Navigating the New Landscape: A Conceptual Model for Project-Based Assessment (PBA) in the Age of GenAI
Kadel, Rajan, Shailendra, Samar, Saxena, Urvashi Rahul
The rapid integration of Generative Artificial Intelligence (GenAI) into higher education presents both opportunities and challenges for assessment design, particularly within Project-Based Assessment (PBA) contexts. Traditional assessment methods often emphasise the final product in the PBA, which can now be significantly influenced or created by GenAI tools, raising concerns regarding product authenticity, academic integrity, and learning validation. This paper advocates for a reimagined assessment model for Project-Based Learning (PBL) or a capstone project that prioritises process-oriented evaluation, multi-modal and multifaceted assessment design, and ethical engagement with GenAI to enable higher-order thinking.
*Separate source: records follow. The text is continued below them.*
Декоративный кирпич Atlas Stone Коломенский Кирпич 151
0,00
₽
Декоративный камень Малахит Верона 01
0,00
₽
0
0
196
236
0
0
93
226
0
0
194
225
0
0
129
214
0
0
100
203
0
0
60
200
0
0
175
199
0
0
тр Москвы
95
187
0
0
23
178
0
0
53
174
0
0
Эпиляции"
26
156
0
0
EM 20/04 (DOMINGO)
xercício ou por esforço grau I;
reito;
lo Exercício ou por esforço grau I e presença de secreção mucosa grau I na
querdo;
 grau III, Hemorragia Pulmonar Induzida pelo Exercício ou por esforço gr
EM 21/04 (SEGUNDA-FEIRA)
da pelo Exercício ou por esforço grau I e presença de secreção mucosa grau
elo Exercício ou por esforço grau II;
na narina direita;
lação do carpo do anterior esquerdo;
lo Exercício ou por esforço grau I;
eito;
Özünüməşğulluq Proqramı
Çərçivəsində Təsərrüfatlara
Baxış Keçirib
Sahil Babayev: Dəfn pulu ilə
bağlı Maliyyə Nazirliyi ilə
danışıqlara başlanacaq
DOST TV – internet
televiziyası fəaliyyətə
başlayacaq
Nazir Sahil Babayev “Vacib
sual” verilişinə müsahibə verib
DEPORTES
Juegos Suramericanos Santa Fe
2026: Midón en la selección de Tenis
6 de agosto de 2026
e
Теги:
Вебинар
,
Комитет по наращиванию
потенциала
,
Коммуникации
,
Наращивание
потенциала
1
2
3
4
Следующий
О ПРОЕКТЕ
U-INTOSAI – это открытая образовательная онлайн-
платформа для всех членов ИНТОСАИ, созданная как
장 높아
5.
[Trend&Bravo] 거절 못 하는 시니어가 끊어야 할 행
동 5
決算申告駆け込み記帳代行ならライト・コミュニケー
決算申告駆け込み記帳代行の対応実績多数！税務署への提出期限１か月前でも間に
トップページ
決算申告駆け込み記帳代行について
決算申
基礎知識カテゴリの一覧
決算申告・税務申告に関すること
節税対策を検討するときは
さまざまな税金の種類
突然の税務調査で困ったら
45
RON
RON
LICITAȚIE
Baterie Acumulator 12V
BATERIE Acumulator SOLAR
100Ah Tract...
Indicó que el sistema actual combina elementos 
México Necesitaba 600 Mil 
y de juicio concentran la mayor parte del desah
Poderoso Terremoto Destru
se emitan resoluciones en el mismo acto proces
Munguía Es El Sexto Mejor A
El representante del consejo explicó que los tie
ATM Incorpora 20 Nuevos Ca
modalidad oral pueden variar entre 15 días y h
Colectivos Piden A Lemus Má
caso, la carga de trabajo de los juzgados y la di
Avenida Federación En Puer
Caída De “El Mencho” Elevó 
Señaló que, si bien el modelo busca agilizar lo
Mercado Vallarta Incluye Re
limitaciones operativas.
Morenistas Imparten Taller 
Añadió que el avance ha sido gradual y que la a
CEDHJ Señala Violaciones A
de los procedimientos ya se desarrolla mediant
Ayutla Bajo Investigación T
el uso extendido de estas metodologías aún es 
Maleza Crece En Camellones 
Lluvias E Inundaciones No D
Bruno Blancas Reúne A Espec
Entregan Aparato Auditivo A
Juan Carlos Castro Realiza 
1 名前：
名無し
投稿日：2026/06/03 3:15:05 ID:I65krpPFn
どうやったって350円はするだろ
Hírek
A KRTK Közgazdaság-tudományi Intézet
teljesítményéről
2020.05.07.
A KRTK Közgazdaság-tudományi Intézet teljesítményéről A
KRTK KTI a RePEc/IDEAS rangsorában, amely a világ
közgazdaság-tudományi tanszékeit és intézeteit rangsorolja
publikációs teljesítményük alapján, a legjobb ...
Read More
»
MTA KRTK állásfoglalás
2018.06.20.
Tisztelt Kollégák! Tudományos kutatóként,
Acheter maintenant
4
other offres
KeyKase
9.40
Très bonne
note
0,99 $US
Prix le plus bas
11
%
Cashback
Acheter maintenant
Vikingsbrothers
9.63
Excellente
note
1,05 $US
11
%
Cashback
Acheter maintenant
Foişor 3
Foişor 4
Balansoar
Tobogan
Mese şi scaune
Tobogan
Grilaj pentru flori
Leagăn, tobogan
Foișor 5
The model also emphasises the use of (GenAI-assisted) personalised feedback by a supervisor as an observance of the learning process during the project lifecycle. A use case scenario is provided to illustrate the application of the model in a capstone project setting. The paper concludes with recommendations for educators and curriculum designers to ensure that assessment practices remain robust, learner-centric, and integrity-driven in the evolving landscape of GenAI.